**Aim of the task**
In the records below, the lines from the one containing "la Terre) en terminale ? L’épreuve finale du" through the last are to be reproduced exactly and alone.

(Stored data entries)
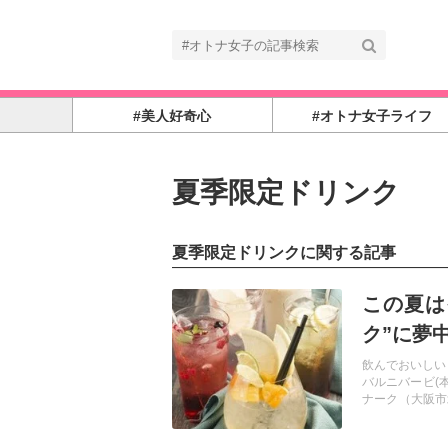
#美人好奇心
#オトナ女子ライフ
夏季限定ドリンク
夏季限定ドリンクに関する記事
記事を読む
この夏は
ク”に夢
レストラ
飲んでおいしい
バルニバービ(
ナーク（大阪市
ます。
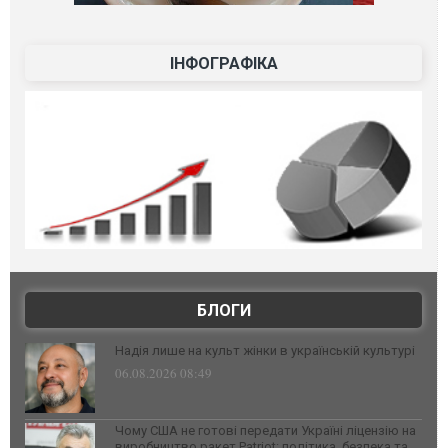
ІНФОГРАФІКА
БЛОГИ
Надія лише на культ жінки в українській культурі
06.08.2026 08:49
Чому США не готові передати Україні ліцензію на
виробництво ракет Patriot: політика, безпека та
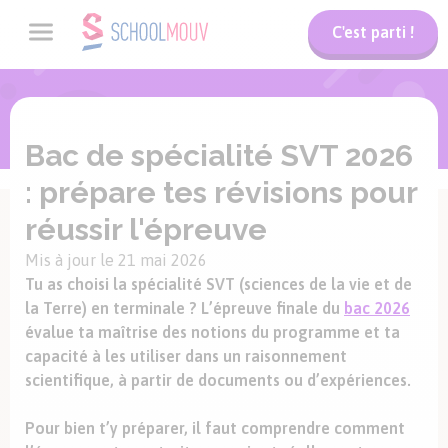
C'est parti !
Bac de spécialité SVT 2026
: prépare tes révisions pour
réussir l'épreuve
Mis à jour le 21 mai 2026
Tu as choisi la spécialité SVT (sciences de la vie et de
la Terre) en terminale ? L’épreuve finale du
bac 2026
évalue ta maîtrise des notions du programme et ta
capacité à les utiliser dans un raisonnement
scientifique, à partir de documents ou d’expériences.
Pour bien t’y préparer, il faut comprendre comment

**Result of this task**
la Terre) en terminale ? L’épreuve finale du
bac 2026
évalue ta maîtrise des notions du programme et ta
capacité à les utiliser dans un raisonnement
scientifique, à partir de documents ou d’expériences.
Pour bien t’y préparer, il faut comprendre comment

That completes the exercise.